◆ **Try it**: In the entries that follow, which lines hold the string "Correio"? List them.

*** Block opens ***

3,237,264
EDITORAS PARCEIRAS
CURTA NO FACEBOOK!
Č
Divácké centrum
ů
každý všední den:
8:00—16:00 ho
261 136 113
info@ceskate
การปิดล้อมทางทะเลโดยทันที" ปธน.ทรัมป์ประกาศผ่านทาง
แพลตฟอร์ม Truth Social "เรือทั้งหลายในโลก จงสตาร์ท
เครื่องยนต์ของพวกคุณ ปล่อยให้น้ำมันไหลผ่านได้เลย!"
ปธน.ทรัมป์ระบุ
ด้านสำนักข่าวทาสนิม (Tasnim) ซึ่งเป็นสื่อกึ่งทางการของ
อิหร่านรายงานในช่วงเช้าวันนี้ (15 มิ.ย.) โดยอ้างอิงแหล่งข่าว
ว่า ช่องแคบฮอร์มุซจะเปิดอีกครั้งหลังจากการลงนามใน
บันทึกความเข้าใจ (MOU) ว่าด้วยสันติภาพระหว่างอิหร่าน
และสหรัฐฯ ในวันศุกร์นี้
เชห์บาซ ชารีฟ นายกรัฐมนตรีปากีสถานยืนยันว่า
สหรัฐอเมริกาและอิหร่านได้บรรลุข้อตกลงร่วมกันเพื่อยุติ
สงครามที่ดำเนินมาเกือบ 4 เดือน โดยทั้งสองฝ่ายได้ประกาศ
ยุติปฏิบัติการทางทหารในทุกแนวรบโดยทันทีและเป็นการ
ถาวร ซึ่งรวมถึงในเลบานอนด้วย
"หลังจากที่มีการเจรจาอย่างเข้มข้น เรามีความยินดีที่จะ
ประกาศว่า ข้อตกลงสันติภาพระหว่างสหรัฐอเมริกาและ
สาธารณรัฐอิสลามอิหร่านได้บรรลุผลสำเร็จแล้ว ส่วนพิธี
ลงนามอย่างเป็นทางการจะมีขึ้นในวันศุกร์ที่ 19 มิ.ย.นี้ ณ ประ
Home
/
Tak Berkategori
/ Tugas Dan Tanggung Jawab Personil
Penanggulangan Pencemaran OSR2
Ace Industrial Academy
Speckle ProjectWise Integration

*** Block closes ***
*** Block opens ***

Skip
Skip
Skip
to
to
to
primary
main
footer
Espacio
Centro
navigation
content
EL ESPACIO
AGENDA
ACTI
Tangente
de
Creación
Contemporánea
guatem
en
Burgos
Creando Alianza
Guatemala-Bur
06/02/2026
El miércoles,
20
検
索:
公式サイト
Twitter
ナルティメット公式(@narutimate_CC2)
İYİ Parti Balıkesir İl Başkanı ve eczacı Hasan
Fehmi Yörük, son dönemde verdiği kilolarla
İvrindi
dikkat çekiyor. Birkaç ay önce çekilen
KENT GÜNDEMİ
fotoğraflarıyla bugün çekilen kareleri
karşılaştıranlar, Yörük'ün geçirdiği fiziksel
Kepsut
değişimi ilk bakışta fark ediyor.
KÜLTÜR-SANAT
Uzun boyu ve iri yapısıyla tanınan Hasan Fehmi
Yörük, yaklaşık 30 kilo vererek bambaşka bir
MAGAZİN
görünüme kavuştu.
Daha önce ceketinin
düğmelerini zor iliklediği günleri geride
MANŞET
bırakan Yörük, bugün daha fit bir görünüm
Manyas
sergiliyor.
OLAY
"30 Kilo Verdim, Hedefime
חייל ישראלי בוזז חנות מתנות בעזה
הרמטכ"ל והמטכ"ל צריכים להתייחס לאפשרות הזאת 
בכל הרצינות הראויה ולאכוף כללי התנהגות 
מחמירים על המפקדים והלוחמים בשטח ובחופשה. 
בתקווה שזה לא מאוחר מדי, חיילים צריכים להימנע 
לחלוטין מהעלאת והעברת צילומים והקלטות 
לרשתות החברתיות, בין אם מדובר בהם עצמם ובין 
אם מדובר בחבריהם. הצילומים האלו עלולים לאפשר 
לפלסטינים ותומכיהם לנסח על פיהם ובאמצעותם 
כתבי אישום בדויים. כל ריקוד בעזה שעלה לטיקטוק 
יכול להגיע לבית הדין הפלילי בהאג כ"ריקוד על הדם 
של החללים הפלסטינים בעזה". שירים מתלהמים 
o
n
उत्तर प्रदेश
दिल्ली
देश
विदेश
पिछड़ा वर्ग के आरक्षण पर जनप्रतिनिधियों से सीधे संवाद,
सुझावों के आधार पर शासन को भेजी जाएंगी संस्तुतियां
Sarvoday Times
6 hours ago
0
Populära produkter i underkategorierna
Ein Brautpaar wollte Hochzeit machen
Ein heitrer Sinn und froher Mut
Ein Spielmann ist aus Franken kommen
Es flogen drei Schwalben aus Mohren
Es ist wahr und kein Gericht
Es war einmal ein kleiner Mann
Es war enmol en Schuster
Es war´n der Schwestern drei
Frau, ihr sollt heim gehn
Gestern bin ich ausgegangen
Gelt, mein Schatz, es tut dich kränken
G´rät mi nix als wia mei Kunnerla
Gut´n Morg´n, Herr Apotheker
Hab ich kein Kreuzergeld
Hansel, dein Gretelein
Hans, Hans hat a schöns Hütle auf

*** Block closes ***
*** Block opens ***

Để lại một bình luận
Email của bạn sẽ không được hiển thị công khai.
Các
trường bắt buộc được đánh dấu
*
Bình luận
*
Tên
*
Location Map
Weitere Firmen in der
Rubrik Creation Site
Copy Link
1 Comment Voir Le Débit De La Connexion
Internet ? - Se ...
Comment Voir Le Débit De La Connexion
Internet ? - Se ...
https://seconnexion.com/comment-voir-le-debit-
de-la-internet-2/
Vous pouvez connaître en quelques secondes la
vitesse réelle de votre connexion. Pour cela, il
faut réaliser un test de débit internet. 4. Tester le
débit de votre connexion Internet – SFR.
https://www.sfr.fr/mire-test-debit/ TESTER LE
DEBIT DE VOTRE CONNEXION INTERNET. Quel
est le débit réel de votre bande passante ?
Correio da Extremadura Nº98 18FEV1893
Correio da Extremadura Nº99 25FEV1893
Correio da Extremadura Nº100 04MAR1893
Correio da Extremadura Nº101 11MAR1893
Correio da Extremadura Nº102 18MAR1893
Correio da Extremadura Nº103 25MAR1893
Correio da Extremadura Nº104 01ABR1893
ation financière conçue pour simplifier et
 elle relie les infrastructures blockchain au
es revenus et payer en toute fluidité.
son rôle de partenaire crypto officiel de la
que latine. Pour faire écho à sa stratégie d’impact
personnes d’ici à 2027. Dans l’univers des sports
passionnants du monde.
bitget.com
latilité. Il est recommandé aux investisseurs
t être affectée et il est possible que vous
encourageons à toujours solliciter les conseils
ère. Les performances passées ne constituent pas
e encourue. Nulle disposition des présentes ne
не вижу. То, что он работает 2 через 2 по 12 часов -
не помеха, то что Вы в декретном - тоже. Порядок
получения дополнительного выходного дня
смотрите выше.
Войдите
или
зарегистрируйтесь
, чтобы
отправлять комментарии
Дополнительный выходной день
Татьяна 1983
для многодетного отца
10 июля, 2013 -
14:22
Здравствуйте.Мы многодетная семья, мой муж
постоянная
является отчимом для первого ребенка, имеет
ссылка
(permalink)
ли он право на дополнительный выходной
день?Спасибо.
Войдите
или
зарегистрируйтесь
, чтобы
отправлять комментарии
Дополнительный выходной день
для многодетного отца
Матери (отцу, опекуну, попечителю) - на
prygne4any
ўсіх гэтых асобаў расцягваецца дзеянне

*** Block closes ***

◆ **Task solution**:
Correio da Extremadura Nº98 18FEV1893
Correio da Extremadura Nº99 25FEV1893
Correio da Extremadura Nº100 04MAR1893
Correio da Extremadura Nº101 11MAR1893
Correio da Extremadura Nº102 18MAR1893
Correio da Extremadura Nº103 25MAR1893
Correio da Extremadura Nº104 01ABR1893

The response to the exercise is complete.